↓

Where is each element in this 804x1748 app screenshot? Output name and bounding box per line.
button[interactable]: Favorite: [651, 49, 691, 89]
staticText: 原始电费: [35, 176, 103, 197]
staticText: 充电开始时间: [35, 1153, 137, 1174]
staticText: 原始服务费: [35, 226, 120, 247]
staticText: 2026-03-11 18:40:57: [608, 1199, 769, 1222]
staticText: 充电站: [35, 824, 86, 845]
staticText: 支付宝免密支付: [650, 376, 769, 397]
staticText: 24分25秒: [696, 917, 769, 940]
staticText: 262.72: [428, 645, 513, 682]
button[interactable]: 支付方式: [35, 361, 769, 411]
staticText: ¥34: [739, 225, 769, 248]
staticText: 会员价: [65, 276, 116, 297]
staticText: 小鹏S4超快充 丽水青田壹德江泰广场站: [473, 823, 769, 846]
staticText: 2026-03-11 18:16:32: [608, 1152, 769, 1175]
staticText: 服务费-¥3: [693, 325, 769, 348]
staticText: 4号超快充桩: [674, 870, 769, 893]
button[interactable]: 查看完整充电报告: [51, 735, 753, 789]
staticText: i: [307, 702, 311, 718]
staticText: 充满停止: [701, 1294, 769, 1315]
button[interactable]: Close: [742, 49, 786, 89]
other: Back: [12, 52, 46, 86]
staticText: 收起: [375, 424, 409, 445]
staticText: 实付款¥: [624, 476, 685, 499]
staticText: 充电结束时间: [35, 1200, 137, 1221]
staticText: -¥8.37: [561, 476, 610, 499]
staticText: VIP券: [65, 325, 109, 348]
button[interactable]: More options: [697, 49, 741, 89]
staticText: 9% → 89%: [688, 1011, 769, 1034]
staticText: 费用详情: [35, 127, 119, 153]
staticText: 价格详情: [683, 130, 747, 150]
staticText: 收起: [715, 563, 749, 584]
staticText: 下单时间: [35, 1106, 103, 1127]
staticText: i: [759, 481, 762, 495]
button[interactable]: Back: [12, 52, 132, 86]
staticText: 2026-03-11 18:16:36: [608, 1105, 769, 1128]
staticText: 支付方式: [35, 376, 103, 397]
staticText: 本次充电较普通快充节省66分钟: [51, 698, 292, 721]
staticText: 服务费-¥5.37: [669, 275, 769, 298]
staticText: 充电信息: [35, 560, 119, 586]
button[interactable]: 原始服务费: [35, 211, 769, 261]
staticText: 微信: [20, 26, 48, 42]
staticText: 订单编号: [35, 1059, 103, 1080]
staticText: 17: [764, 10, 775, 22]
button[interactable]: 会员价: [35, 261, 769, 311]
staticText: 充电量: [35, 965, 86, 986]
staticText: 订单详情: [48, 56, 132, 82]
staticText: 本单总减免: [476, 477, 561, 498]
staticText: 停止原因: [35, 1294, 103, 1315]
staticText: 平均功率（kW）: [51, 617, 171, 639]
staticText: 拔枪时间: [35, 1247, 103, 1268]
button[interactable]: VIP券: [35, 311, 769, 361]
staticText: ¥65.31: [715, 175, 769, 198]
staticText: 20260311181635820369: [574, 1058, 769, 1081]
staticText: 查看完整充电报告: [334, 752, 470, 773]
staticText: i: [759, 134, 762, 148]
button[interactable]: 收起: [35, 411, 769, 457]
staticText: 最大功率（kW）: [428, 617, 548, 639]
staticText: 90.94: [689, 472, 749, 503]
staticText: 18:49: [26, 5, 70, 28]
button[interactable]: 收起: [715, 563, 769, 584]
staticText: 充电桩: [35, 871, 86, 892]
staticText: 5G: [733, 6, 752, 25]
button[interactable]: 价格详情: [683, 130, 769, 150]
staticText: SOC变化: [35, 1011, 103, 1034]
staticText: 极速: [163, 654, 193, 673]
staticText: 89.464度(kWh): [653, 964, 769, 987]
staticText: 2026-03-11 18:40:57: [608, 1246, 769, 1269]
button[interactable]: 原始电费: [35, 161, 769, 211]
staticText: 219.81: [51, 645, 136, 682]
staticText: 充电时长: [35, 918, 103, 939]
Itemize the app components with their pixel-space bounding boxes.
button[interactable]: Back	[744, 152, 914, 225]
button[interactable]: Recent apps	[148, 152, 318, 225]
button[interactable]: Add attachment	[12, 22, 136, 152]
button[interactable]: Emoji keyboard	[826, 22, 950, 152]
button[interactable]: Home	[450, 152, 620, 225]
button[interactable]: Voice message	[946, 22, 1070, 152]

↑

→ **Problem description**
What's wanted is each line above, transcribed with nothing altered.

→ **Output below**
Where is each element in this 804x1748 app screenshot? Output name and bounding box per line.
button[interactable]: Favorite: [651, 49, 691, 89]
staticText: 原始电费: [35, 176, 103, 197]
staticText: 充电开始时间: [35, 1153, 137, 1174]
staticText: 原始服务费: [35, 226, 120, 247]
staticText: 2026-03-11 18:40:57: [608, 1199, 769, 1222]
staticText: 充电站: [35, 824, 86, 845]
staticText: 支付宝免密支付: [650, 376, 769, 397]
staticText: 24分25秒: [696, 917, 769, 940]
staticText: 262.72: [428, 645, 513, 682]
button[interactable]: 支付方式: [35, 361, 769, 411]
staticText: ¥34: [739, 225, 769, 248]
staticText: 会员价: [65, 276, 116, 297]
staticText: 小鹏S4超快充 丽水青田壹德江泰广场站: [473, 823, 769, 846]
staticText: 2026-03-11 18:16:32: [608, 1152, 769, 1175]
staticText: 服务费-¥3: [693, 325, 769, 348]
staticText: 4号超快充桩: [674, 870, 769, 893]
button[interactable]: 查看完整充电报告: [51, 735, 753, 789]
staticText: i: [307, 702, 311, 718]
staticText: 充满停止: [701, 1294, 769, 1315]
button[interactable]: Close: [742, 49, 786, 89]
other: Back: [12, 52, 46, 86]
staticText: 收起: [375, 424, 409, 445]
staticText: 实付款¥: [624, 476, 685, 499]
staticText: 充电结束时间: [35, 1200, 137, 1221]
staticText: -¥8.37: [561, 476, 610, 499]
staticText: VIP券: [65, 325, 109, 348]
button[interactable]: More options: [697, 49, 741, 89]
staticText: 9% → 89%: [688, 1011, 769, 1034]
staticText: 费用详情: [35, 127, 119, 153]
staticText: 价格详情: [683, 130, 747, 150]
staticText: 收起: [715, 563, 749, 584]
staticText: 下单时间: [35, 1106, 103, 1127]
staticText: i: [759, 481, 762, 495]
button[interactable]: Back: [12, 52, 132, 86]
staticText: 2026-03-11 18:16:36: [608, 1105, 769, 1128]
staticText: 支付方式: [35, 376, 103, 397]
staticText: 本次充电较普通快充节省66分钟: [51, 698, 292, 721]
staticText: 服务费-¥5.37: [669, 275, 769, 298]
staticText: 充电信息: [35, 560, 119, 586]
button[interactable]: 原始服务费: [35, 211, 769, 261]
staticText: 微信: [20, 26, 48, 42]
staticText: 订单编号: [35, 1059, 103, 1080]
staticText: 17: [764, 10, 775, 22]
button[interactable]: 会员价: [35, 261, 769, 311]
staticText: 充电量: [35, 965, 86, 986]
staticText: 订单详情: [48, 56, 132, 82]
staticText: 本单总减免: [476, 477, 561, 498]
staticText: 停止原因: [35, 1294, 103, 1315]
staticText: 平均功率（kW）: [51, 617, 171, 639]
staticText: 拔枪时间: [35, 1247, 103, 1268]
button[interactable]: VIP券: [35, 311, 769, 361]
staticText: ¥65.31: [715, 175, 769, 198]
staticText: 20260311181635820369: [574, 1058, 769, 1081]
staticText: 查看完整充电报告: [334, 752, 470, 773]
staticText: i: [759, 134, 762, 148]
button[interactable]: 收起: [35, 411, 769, 457]
staticText: 最大功率（kW）: [428, 617, 548, 639]
staticText: 90.94: [689, 472, 749, 503]
staticText: 18:49: [26, 5, 70, 28]
button[interactable]: 收起: [715, 563, 769, 584]
staticText: 充电桩: [35, 871, 86, 892]
staticText: 5G: [733, 6, 752, 25]
button[interactable]: 价格详情: [683, 130, 769, 150]
staticText: SOC变化: [35, 1011, 103, 1034]
staticText: 极速: [163, 654, 193, 673]
staticText: 89.464度(kWh): [653, 964, 769, 987]
staticText: 2026-03-11 18:40:57: [608, 1246, 769, 1269]
button[interactable]: 原始电费: [35, 161, 769, 211]
staticText: 219.81: [51, 645, 136, 682]
staticText: 充电时长: [35, 918, 103, 939]
Itemize the app components with their pixel-space bounding boxes.
button[interactable]: Back	[744, 152, 914, 225]
button[interactable]: Recent apps	[148, 152, 318, 225]
button[interactable]: Add attachment	[12, 22, 136, 152]
button[interactable]: Emoji keyboard	[826, 22, 950, 152]
button[interactable]: Home	[450, 152, 620, 225]
button[interactable]: Voice message	[946, 22, 1070, 152]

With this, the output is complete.